The Nike menu will appear on your iPod nano, and it’s there that you can set up runs, choosing runs based on things like time, distance or calories burned. Sadly for me, the minimum running settings are 20 minutes, 3km or 2 miles. I could have created a custom run of – say – 10 minutes, but then the Nike+iPod would have thought I was a loser.

Before you set off, you should also decide whether you want a male or a female voice to give you your travel/time updates and which tune you want as your PowerSong which is supposed to be the one tune that will keep you powering on through till the end. I chose Diamonds & Rust by Joan Baez. Not because it has thumping power chords (it doesn’t) but because I hoped the lyrics might help to keep my mind off the pain (they didn’t).

You can also create special running playlists, probably featuring things like "You’re The Best" from the Karate Kid, the theme tune from Rocky, Eye of the Tiger and the song from the workout scene of Flashdance. I was too impatient to do that, so I relied on Shuffle, which for reasons best known to itself decided to feed me a constant diet of old grunge tunes. Not exactly a great running soundtrack. Still – it did at least give me an excuse to stop every now and then under the pretence that I couldn’t operate my nano whilst mobile.

Even though I’m incredibly lazy when it comes to running (I get up to a slight puff and then stop for a wander), I did find the voice telling me how far I had to go very motivating. In fact, I was surprised to discover my legs going for a sprint finish as I neared the end.

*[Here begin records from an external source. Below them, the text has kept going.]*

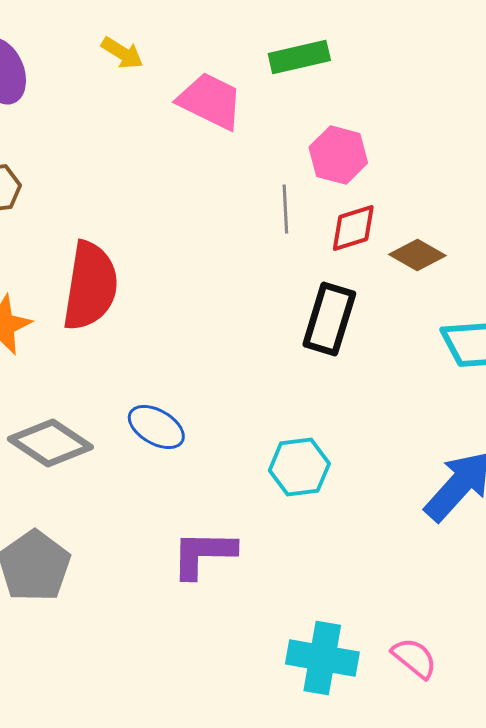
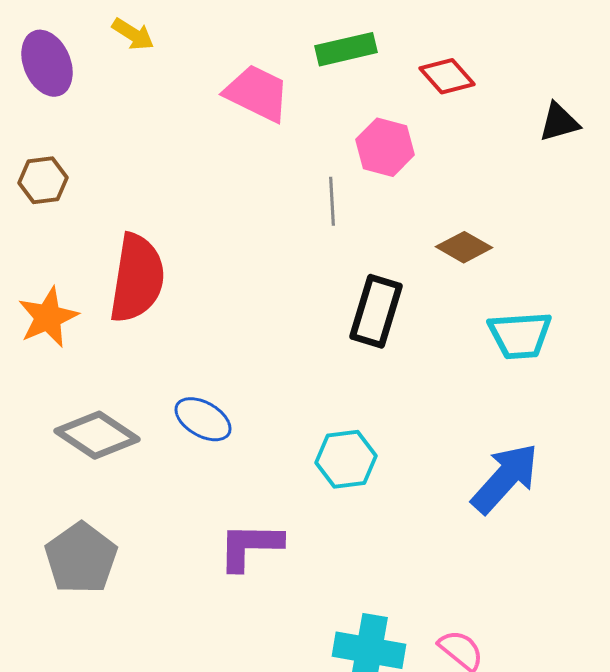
yellow arrow: (122, 53) -> (133, 34), moved
red diamond: (353, 228) -> (447, 76), moved, turned 66

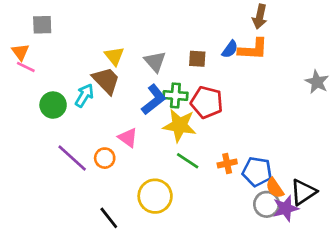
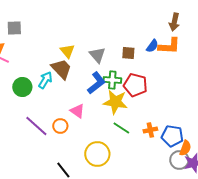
orange semicircle: (275, 188) -> (185, 148), turned -126

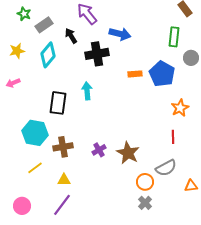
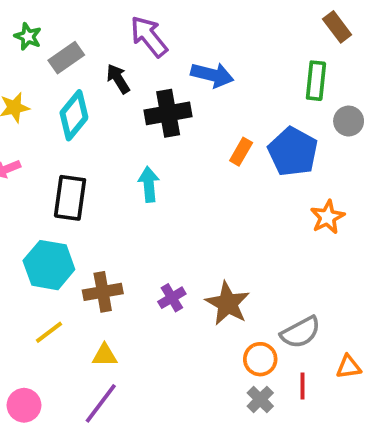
orange rectangle: (135, 74) -> (241, 152), turned -56
black rectangle: (58, 103) -> (70, 198), moved
red line: (173, 137) -> (302, 386), moved

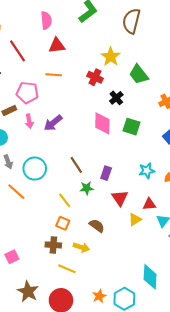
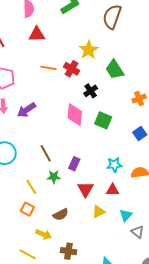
orange line: (54, 75) -> (48, 68), moved
red triangle: (149, 204) -> (112, 190), moved
brown semicircle: (97, 226) -> (61, 214), turned 112
brown cross: (53, 245) -> (68, 251), moved

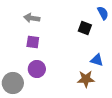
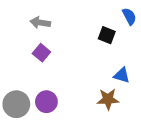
purple square: (33, 42) -> (41, 53), turned 32
purple circle: (37, 69) -> (46, 102), moved

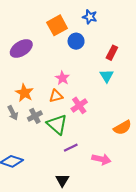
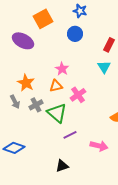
blue star: (90, 17) -> (80, 11), moved
orange square: (57, 25) -> (43, 19), moved
purple ellipse: (21, 48) -> (23, 41), turned 60
black triangle: (62, 180) -> (62, 166), turned 40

The other really good thing about this service is the web extras. Sign up for the free Nike+iPod account and you can upload your running stats, check out how other people round the country (and soon the world) are doing, and see who’s currently top of the leaderboard. Obviously, I’m never going to reach the dizzy heights of even the top 500, but Nike has been clever enough to add a "Personal Goals" section where you can set yourself challenges. I foolishly said I’d aim to run 5 times in the next two weeks and now I very nearly feel obliged to do those 5 runs. I’ll certainly think about running *at least* 5 times in the next 2 weeks, which is an achievement of sorts.

So to conclude this entirely too lengthy review (it’s a big deal ok, I ran), I think this is an excellent service – so long as you’re happy to be wed to both Nike and Apple for ever more. Similar services are available: Nokia has a sports phone with a pedometer that will give you feedback, there’s also the BioTrainer, MP3 Pedometers, and the Fitbug and numerous other services. But none of them combine music, online fitness tracking, community and pedometer features in such an easy, accessible and – let’s face it – big brand solution.

The kit (nano receiver and shoe widget) costs $29/£19 (US Apple Store/UK Apple Store) and you can see the range of available Nike+ Ready running shoes on the Nike+ website.